+++ Listed records

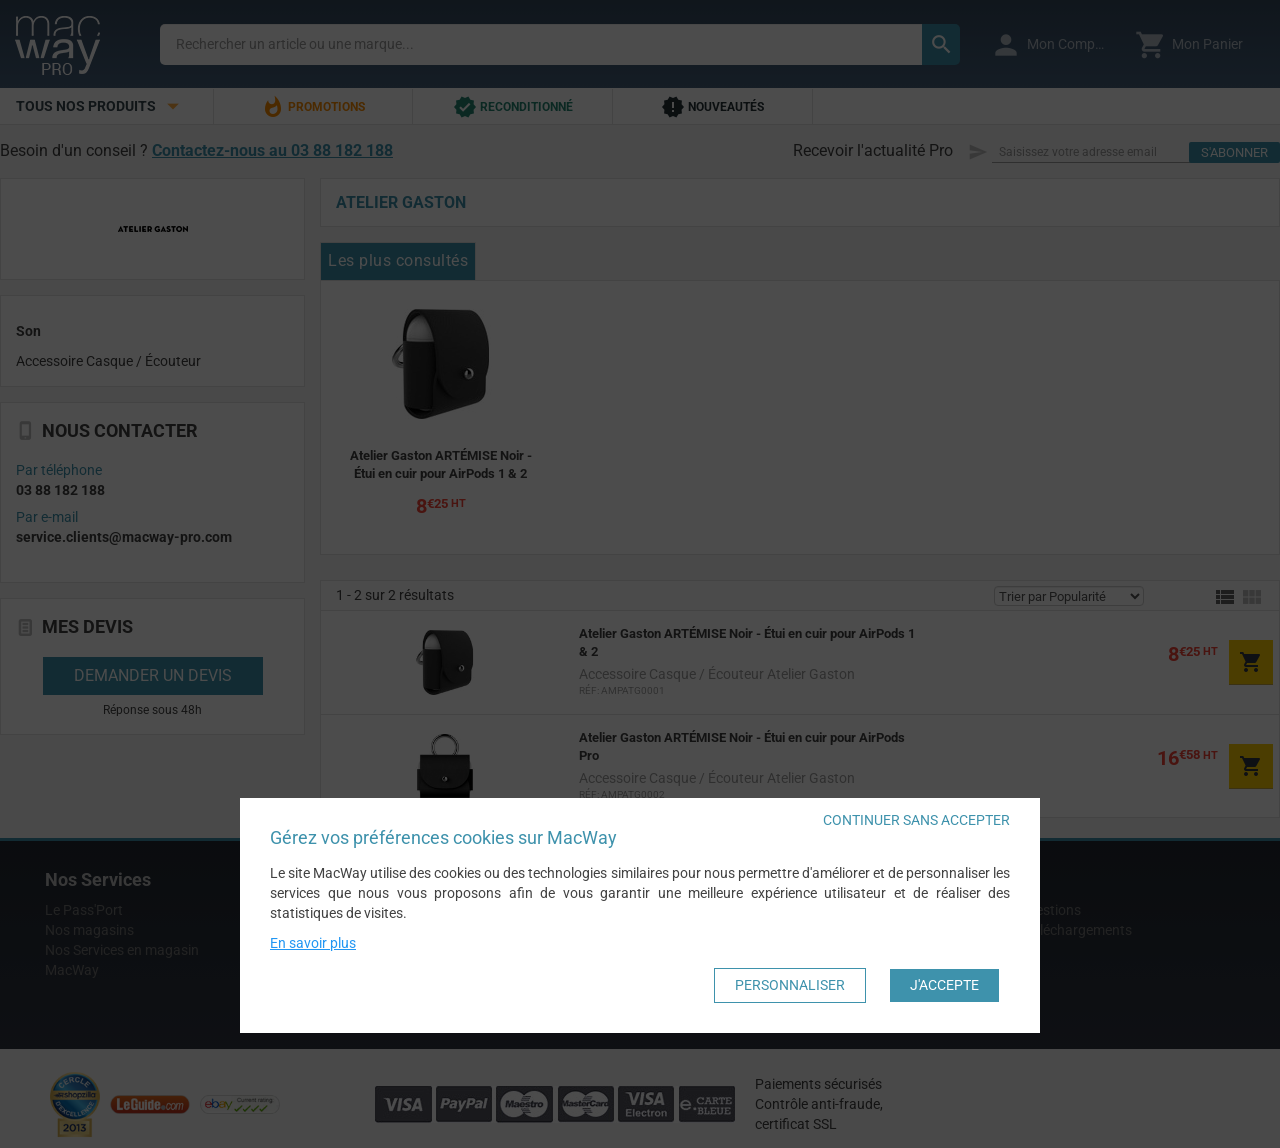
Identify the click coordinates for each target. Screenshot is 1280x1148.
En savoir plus (313, 943)
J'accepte (944, 985)
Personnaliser (790, 985)
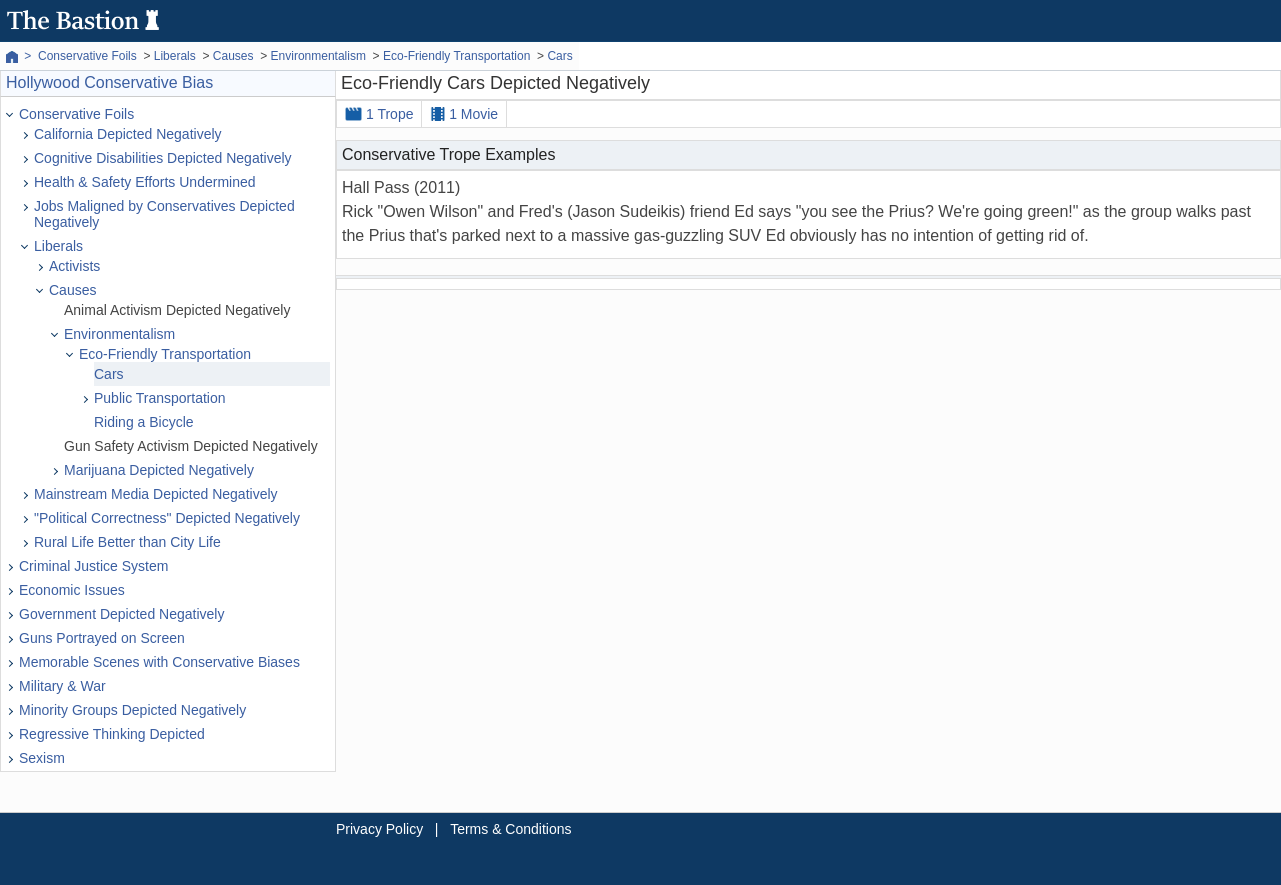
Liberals (58, 246)
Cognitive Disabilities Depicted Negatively (163, 158)
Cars (109, 374)
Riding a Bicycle (144, 422)
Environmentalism (119, 334)
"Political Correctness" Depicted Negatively (167, 518)
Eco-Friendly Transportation (165, 354)
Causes (72, 290)
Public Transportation (160, 398)
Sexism (42, 758)
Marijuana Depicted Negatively (159, 470)
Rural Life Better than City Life (127, 542)
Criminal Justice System (93, 566)
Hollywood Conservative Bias (109, 82)
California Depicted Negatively (128, 134)
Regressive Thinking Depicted (112, 734)
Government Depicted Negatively (121, 614)
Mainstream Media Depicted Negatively (156, 494)
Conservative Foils (76, 114)
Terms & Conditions (510, 829)
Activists (74, 266)
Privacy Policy (379, 829)
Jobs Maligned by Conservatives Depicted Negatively (164, 214)
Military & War (62, 686)
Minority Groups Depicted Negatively (132, 710)
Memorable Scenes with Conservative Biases (159, 662)
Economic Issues (72, 590)
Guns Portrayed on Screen (102, 638)
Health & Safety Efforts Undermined (145, 182)
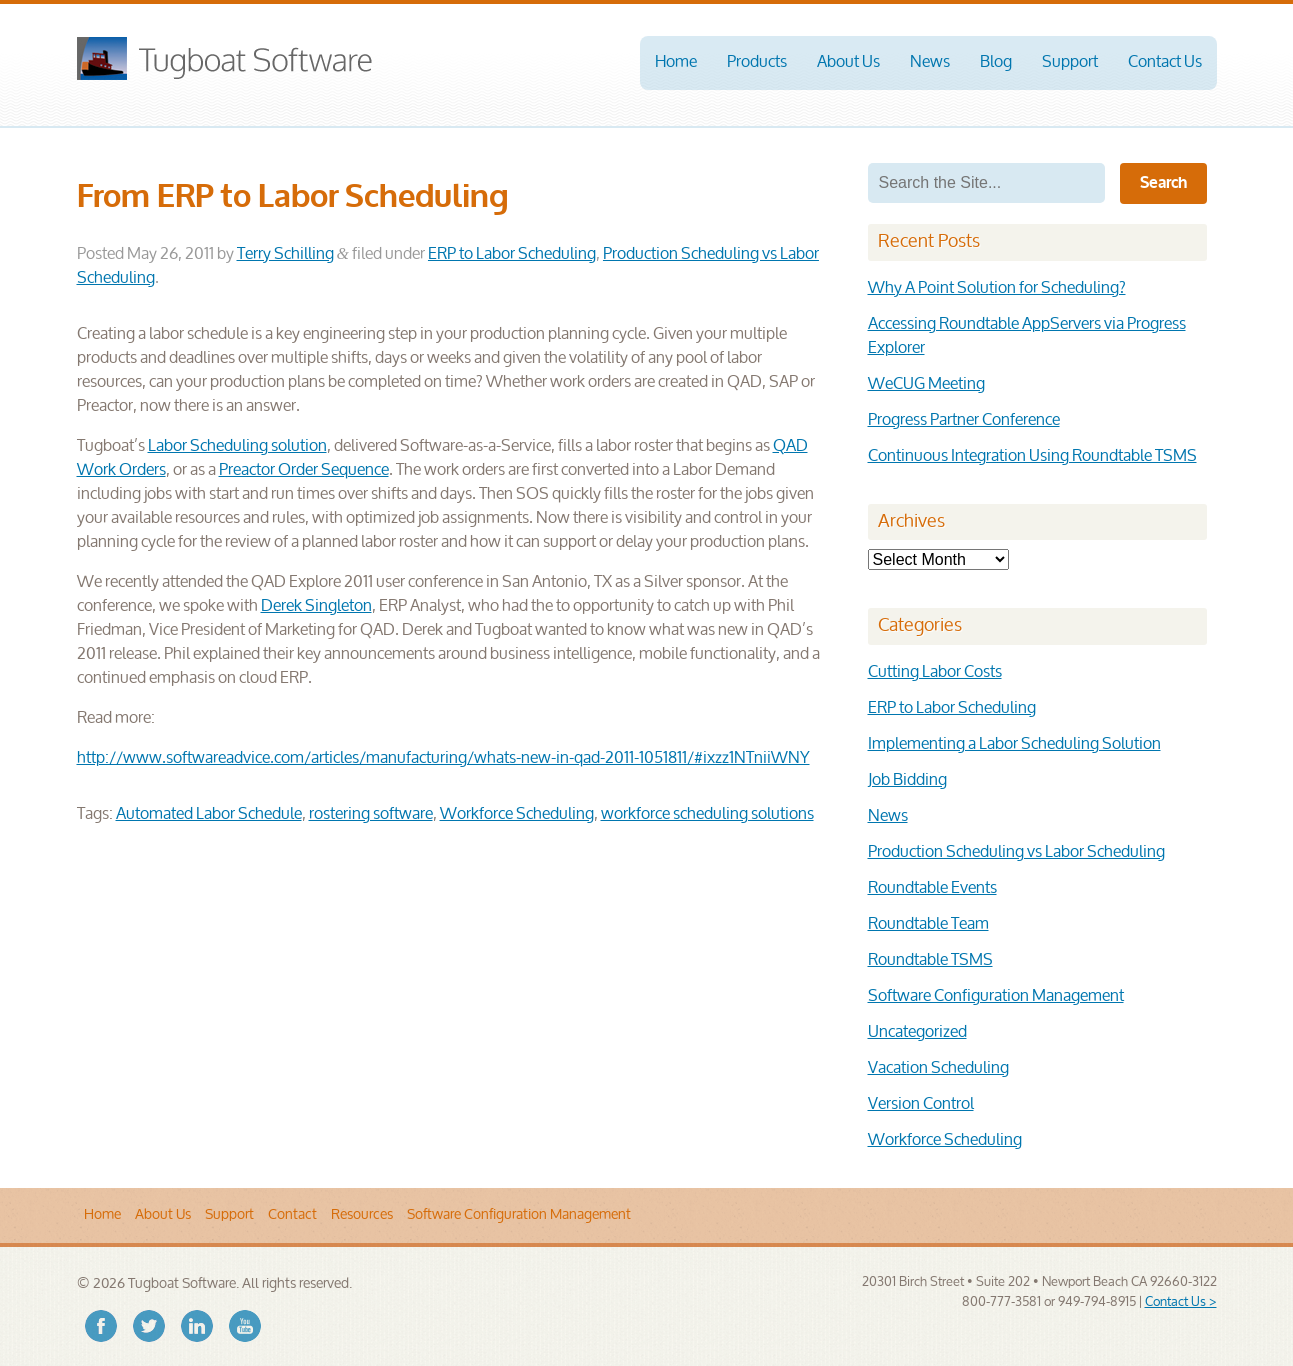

++++++

Instructions for the task: The pictures in the entries above should be left out; all else must be copied exactly.

Solved problem:
Identify the click coordinates for each target. Screenshot is 1280x1148.
En savoir plus (313, 943)
J'accepte (944, 985)
Personnaliser (790, 985)
Liberals (58, 246)
Cognitive Disabilities Depicted Negatively (163, 158)
Cars (109, 374)
Riding a Bicycle (144, 422)
Environmentalism (119, 334)
"Political Correctness" Depicted Negatively (167, 518)
Eco-Friendly Transportation (165, 354)
Causes (72, 290)
Public Transportation (160, 398)
Sexism (42, 758)
Marijuana Depicted Negatively (159, 470)
Rural Life Better than City Life (127, 542)
Criminal Justice System (93, 566)
Hollywood Conservative Bias (109, 82)
California Depicted Negatively (128, 134)
Regressive Thinking Depicted (112, 734)
Government Depicted Negatively (121, 614)
Mainstream Media Depicted Negatively (156, 494)
Conservative Foils (76, 114)
Terms & Conditions (510, 829)
Activists (74, 266)
Privacy Policy (379, 829)
Jobs Maligned by Conservatives Depicted Negatively (164, 214)
Military & War (62, 686)
Minority Groups Depicted Negatively (132, 710)
Memorable Scenes with Conservative Biases (159, 662)
Economic Issues (72, 590)
Guns Portrayed on Screen (102, 638)
Health & Safety Efforts Undermined (145, 182)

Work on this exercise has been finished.